■ **YOUR ASSIGNMENT**:
Write out every entry exactly as it appears, omitting the pictures.

Collected data
╔══

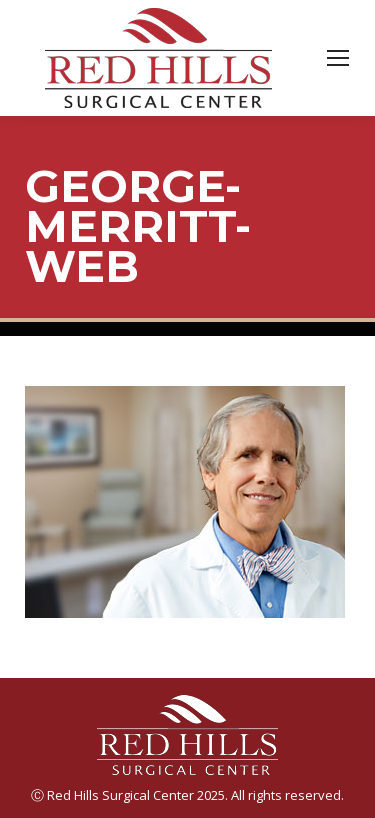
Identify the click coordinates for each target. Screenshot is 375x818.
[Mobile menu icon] (338, 58)
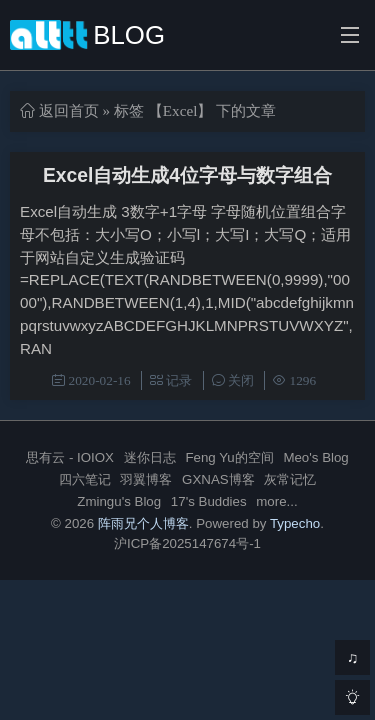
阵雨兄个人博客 (143, 523)
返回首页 (69, 110)
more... (276, 501)
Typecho (295, 523)
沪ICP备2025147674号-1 (187, 543)
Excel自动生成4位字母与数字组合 (187, 175)
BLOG (87, 35)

╚══

■ **YOUR SOLUTION**:
Identify the click coordinates for each target. Screenshot is 375x818.
[Mobile menu icon] (338, 58)
阵雨兄个人博客 (143, 523)
返回首页 (69, 110)
more... (276, 501)
Typecho (295, 523)
沪ICP备2025147674号-1 (187, 543)
Excel自动生成4位字母与数字组合 (187, 175)
BLOG (87, 35)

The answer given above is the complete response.